On Sunday evening the young girl – from an economically backward family and a member of a minority community routinely marginalised and subject to shocking abuses – had gone to the crematorium near her home to fetch drinking water from a cooler but never returned.

Around 6 pm, locals who knew the cremation ground priest, Radheshyam, called her mother to the crematorium and showed her the body. They claimed she had been electrocuted in an accident; there were burn marks on the wrist and elbow and the lips were blue, her mother had said.

The priest and his companions then told the mother not to inform the police.

Filing a case would mean postmortem, during which the organs will be stolen, they said, suggesting an immediate cremation. Some locals speculate the parents were paid money as incentive.

Later, however, the parents raised an alarm and the police was informed.

Public fury has exploded over the horrific incident – the latest to spotlight frighteningly high levels of sexual violence in the country – triggering protests by civil society groups and activists, as well as opposition leaders who have targeted Home Minister Amit Shah (to whom Delhi Police reports).

Congress leader Priyanka Gandhi Vadra and Trinamool MP Abhishek Banerjee are among those to have slammed Mr Shah and demand he be held to account for this and other gruesome crimes.

Protestors have also taken to the streets of the national capital, holding banners that say “give justice to the little girl” and demanding the death penalty for the four men accused of the crime.

The crime has drawn comparisons to the gangrape of a Dalit woman in Uttar Pradesh’s Hathras in September last year. The woman’s body was also cremated in a hurry – allegedly by the police who acted without her parent’s consent and disposed off the body at 2 am in the morning.

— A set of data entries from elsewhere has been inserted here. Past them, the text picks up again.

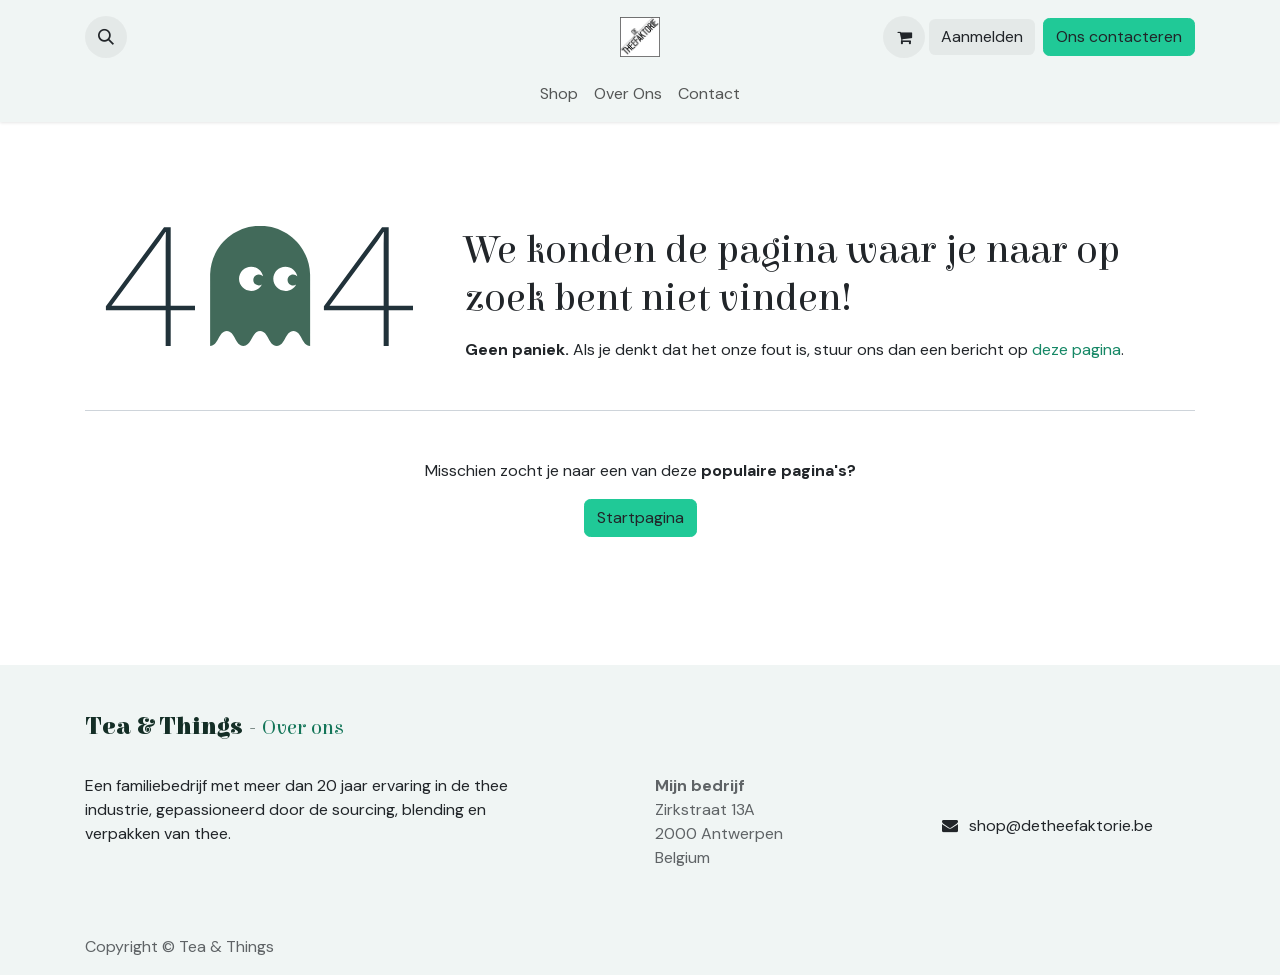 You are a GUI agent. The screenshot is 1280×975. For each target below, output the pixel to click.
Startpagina (640, 517)
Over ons (303, 728)
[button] (106, 37)
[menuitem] (559, 94)
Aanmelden (982, 36)
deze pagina (1076, 349)
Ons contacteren (1119, 36)
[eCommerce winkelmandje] (904, 37) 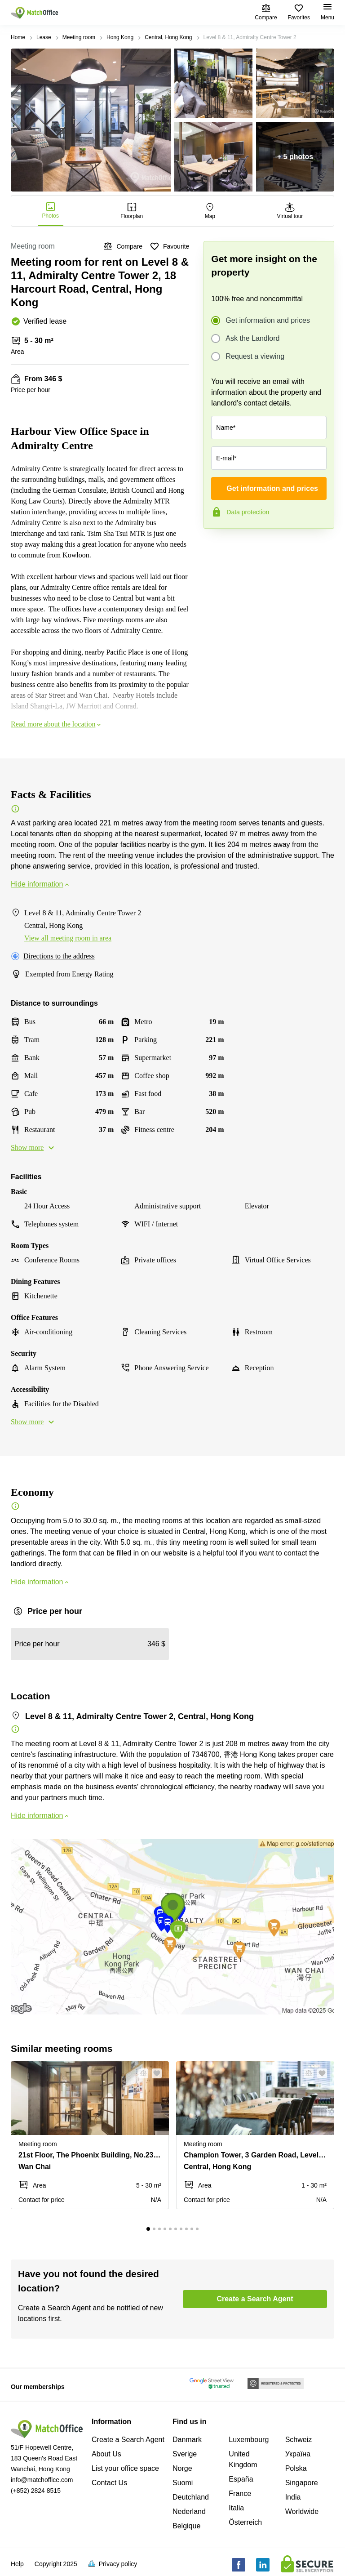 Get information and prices (268, 320)
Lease (43, 37)
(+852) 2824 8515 (36, 2490)
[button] (140, 2073)
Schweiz (298, 2439)
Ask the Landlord (252, 338)
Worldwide (301, 2511)
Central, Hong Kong (168, 37)
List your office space (125, 2468)
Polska (296, 2468)
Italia (236, 2508)
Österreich (245, 2522)
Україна (297, 2454)
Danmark (187, 2439)
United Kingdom (243, 2459)
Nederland (189, 2511)
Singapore (301, 2483)
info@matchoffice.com (42, 2479)
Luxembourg (249, 2439)
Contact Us (109, 2483)
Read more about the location (56, 724)
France (240, 2493)
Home (18, 37)
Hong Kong (119, 37)
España (241, 2479)
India (293, 2497)
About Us (106, 2454)
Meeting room (78, 37)
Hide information (41, 884)
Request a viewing (255, 356)
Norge (182, 2468)
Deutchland (190, 2497)
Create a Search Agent (128, 2439)
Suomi (182, 2483)
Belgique (186, 2526)
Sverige (184, 2454)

The residents of Old Nangal – the village in the Cantonment where the girl and her family lived – have been protesting since Sunday night, when the incident was reported.

What was my daughter’s fault? How will I live without her?” the girl’s distraught mother asked yesterday as village residents staged a second day of protests.

Delhi Chief Minister Arvind Kejriwal, who has called for improvements to the city’s law and order situation, is also expected to meet the young girl’s family, and has pledged to help seek justice.

“The murder of a nine-year-old innocent in Delhi, after subjecting her to brutality, is very shameful. There is a need to improve the law and order situation… the culprits should be given capital punishment at the earliest,” Mr Kejriwal tweeted.

Dalit leader and Bhim Army Chief Chandra Shekhar Aazad has already met the girl’s family, and has said his organisation will join protests in Nangal village and offer support.

“This is my own family. She was my sister,” he tweeted, refuting claims the young girl died of electrocution – as the accused had claimed. “From Prime Minister to Home Minister everyone lives here (Delhi) still there is no sense of safety for women,” Chandra Shekhar Aazad said.

The Delhi Commission for Women has launched an inquiry and summoned the police.

Delhi Police have arrested the four accused, including the priest, and filed charges under stringent laws that include sections on child sex abuse and crimes against scheduled castes and tribes.

Further investigation into the crime is ongoing, police have said.